The delamination split is a worry and yes I have seen it. I think it goes back to when T/L was caught in a strong SW blast at a Regatta Sail Past following an AWBF.
We broke the boom jaws and spreaders which possibly sprung the mast. The John Leather “Gaff Rig Handbook” mentions “… suddenly fails in a hard blow it may also damage or spring the mast”. However, we did not see the delamination but it has possibly opened up with time. We replaced the jaws and fixed the spreaders without taking the mast out hence the mess around the spreaders cheeks but that is cosmetic and easy fixed. We just need to clean up the Sika on the Cheeks and mast, then mask it up and reapply Sika to a neat finish. I am fairly confident the spreaders are firmly fixed to the mast but please check this?
We do however, need a bit more to do with the delamination and reinforcing that area without anything metal that aids rot and water ingress to the mast. I have re-though my comment about using dump pins and also I heard some one suggest a metal gusset. The one issue with masts is to make sure all potential water ingress is minimised to prevent weak spots and dry rot in the mast. S.S. Gussets or Bands will hold water underneath them and cause dry rot over time.
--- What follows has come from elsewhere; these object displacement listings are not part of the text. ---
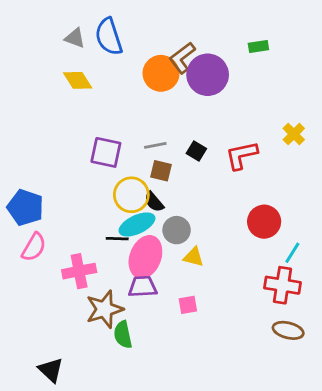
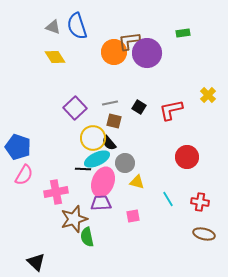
brown L-shape: (182, 58) -> (129, 41), turned 30
purple square: (106, 152) -> (75, 108), turned 35
cyan line: (292, 253) -> (168, 199), moved, turned -63
red cross: (282, 285) -> (200, 202), size x0.7

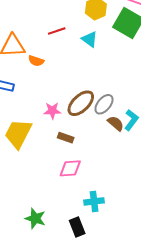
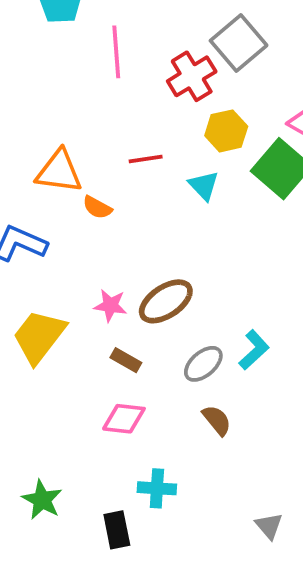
gray ellipse: (104, 104) -> (203, 364), moved
brown semicircle: (116, 123) -> (217, 420), moved

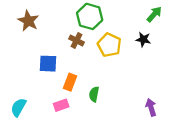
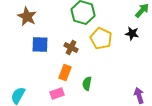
brown cross: (76, 41) -> (71, 48), moved
blue square: (48, 64) -> (40, 44), moved

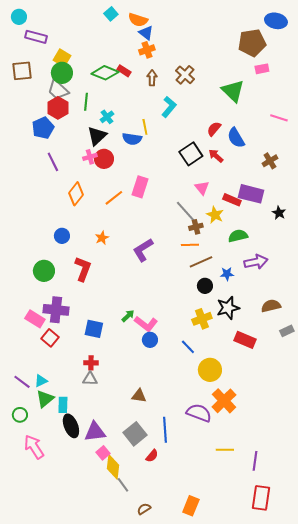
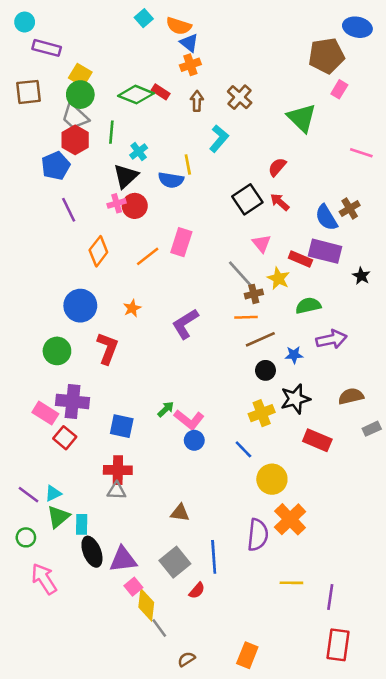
pink rectangle: (262, 69) -> (339, 89), turned -48
blue semicircle: (236, 138) -> (326, 218), moved
blue circle: (62, 236) -> (80, 306), size x1.6
red cross: (91, 363) -> (118, 470), size x1.5
purple semicircle: (199, 413) -> (258, 535), turned 75

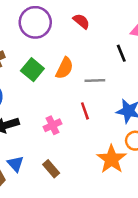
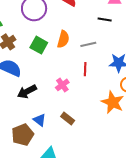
black line: (121, 53) -> (105, 19), turned -48
red line: (85, 111) -> (85, 69), turned 32

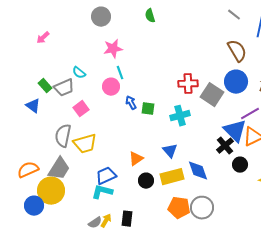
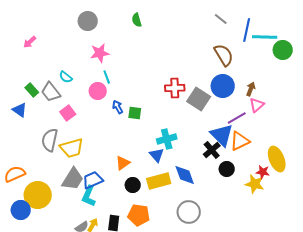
gray trapezoid: (64, 88) -> (51, 92), turned 75
cyan cross: (180, 116) -> (167, 139), moved
gray trapezoid: (59, 169) -> (73, 179), moved
cyan L-shape: (102, 192) -> (89, 196), turned -80
orange pentagon: (179, 208) -> (139, 215), moved

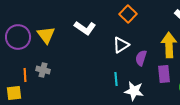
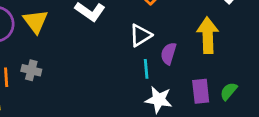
purple rectangle: (164, 74) -> (201, 91), moved
cyan line: (116, 79) -> (146, 69), moved

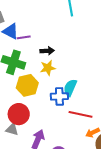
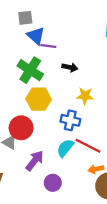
yellow star: (48, 68) -> (85, 96), moved
cyan semicircle: (70, 88) -> (65, 148), moved

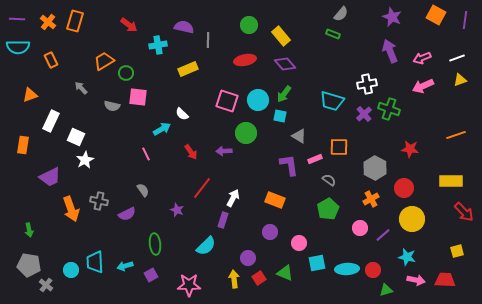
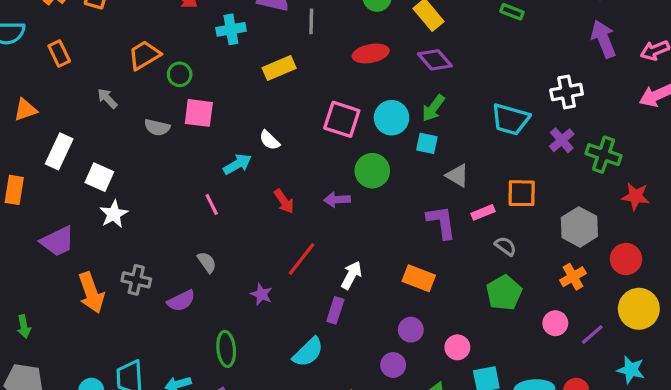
green cross: (389, 109) -> (603, 155), moved
purple circle: (248, 258) -> (393, 365), moved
So I suggest the solution is once the mast is back to bare wood;
- Clean out and vacuum the delamination crack.
- Make at least three clamping blocks as per the attached drawings.
- Purchase some 75mm Kevlar or Carbon Fibre tape, enough for at least three rounds per bandage as per the drawings. Making sure there is one under each strop placement will also double to prevent chafing as well as holding the mast delamination together.
- Once all cleaned up and dried apply some epoxy to the delamination gap then apply the clamp blocks. Where the clamp block go over the delamination gap apply some Vaseline to the blocks. This will work as a release agent.
- Then where the bandages will go apply a thin coat of epoxy and then wrap the bandage for at least 3 rounds. The epoxy should hold it in place. Apply a thin coat of epoxy over the bandage, do not over do it with the epoxy.
- Then layer the strip over the delamination gap by applying a thin coat of epoxy over it first then lay the strip into the epoxy. Once the strip has adhered give it another light coat of epoxy.
- Each day for 3 days rub the bandages and strip back lightly, clean it with acetone. Then apply another thin coat of epoxy.
- Do not oil the mast until this work is complete.
This remedy should allow the mast to serve us for a good few years.